Infeksi paru pada pneumonia jika tidak ditangani dengan baik dapat menyebar ke aliran darah dan memicu reaksi inflamasi. Kondisi ini bisa semakin berat hingga menyebabkan syok dan dapat mengancam nyawa. 

Gagal napas 

Salah satu gejala pneumonia adalah sesak napas. Hal ini terjadi karena kurangnya asupan oksigen yang dibutuhkan oleh sel di seluruh tubuh. Jika berlangsung cukup lama, tidak hanya menyebabkan sianosis namun juga dapat menyebabkan gagal napas. 

Gangguan tumbuh kembang 

Pada kasus pneumonia berulang pada anak, maka nutrisi yang masuk dari asupan makanan yang dikonsumsi akan lebih banyak terpakai untuk mengatasi reaksi infeksi dan inflamasi. Kondisi ini menyebabkan anak kurang memiliki nutrisi yang diperlukan untuk tumbuh kembang. 

Kapan Harus ke Dokter? 

Jika memiliki gejala khas pneumonia seperti demam, batuk, sesak napas, terlebih disertai dengan sianosis, sebaiknya segera melakukan pemeriksaan diri ke dokter untuk dapat dievaluasi dan memperoleh terapi lebih lanjut. 

Selain itu, jika mengalami keluhan demam, batuk pilek berulang dan jangka panjang, penting untuk melakukan evaluasi lebih lanjut meskipun gejala cenderung bersifat ringan.

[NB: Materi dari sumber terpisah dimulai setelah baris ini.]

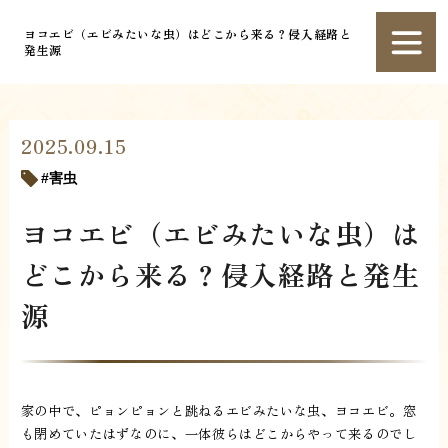
ヨコエビ（エビみたいな虫）はどこから来る？侵入経路と
発生源
2025.09.15
害虫
ヨコエビ（エビみたいな虫）は
どこから来る？侵入経路と発生
源
家の中で、ピョンピョンと跳ねるエビみたいな虫、ヨコエビ。窓
も閉めていたはずなのに、一体彼らはどこからやって来るのでし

Hal ini penting untuk dilakukan untuk dapat mencegah perkembangan penyakit menjadi pneumonia. 

Sangat tidak disarankan untuk konsumsi antibiotik tanpa instruksi dokter maupun tidak dikonsumsi sesuai saran dokter, baik frekuensi maupun durasi yang selalu disarankan untuk dihabiskan. Penggunaan antibiotik dengan tidak tepat dapat meningkatkan risiko terjadinya resistensi antibiotik dan dapat memperberat gejala pneumonia karena sulit untuk diobati jika sudah terjadi resistensi. 

Sangat penting untuk dapat melakukan imunisasi dasar secara lengkap sesuai usia yang direkomendasikan untuk dapat mempersiapkan kekebalan tubuh dengan adanya antibodi yang terbentuk dari hasil vaksinasi. 

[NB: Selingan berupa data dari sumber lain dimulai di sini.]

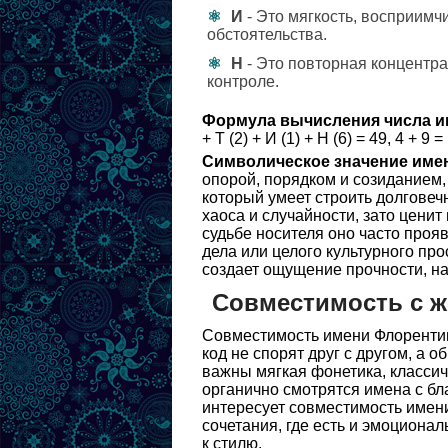
И
- Это мягкость, восприимч
обстоятельства.
Н
- Это повторная концентра
контроле.
Формула вычисления числа и
+ Т (2) + И (1) + Н (6) = 49, 4 + 9 = 
Символическое значение име
опорой, порядком и созиданием,
который умеет строить долговеч
хаоса и случайности, зато ценит
судьбе носителя оно часто проя
дела или целого культурного пр
создает ощущение прочности, на
Совместимость с 
Совместимость имени Флорентин
код не спорят друг с другом, а 
важны мягкая фонетика, класси
органично смотрятся имена с бл
интересует совместимость имен
сочетания, где есть и эмоционал
к стилю.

Selain itu, dapat diberikan vaksinasi tambahan untuk dapat menekan risiko mengalami gejala berat ketika mengalami pneumonia. Hal ini sangat disarankan, khususnya pada kasus dengan risiko tinggi mengalami pneumonia berat. 

Risiko tinggi dapat ditemukan pada orang dengan imunitas rendah, kekebalan tubuh yang tidak optimal dan memiliki risiko terpapar berbagai mikroorganisme yang dapat menyebabkan pneumonia.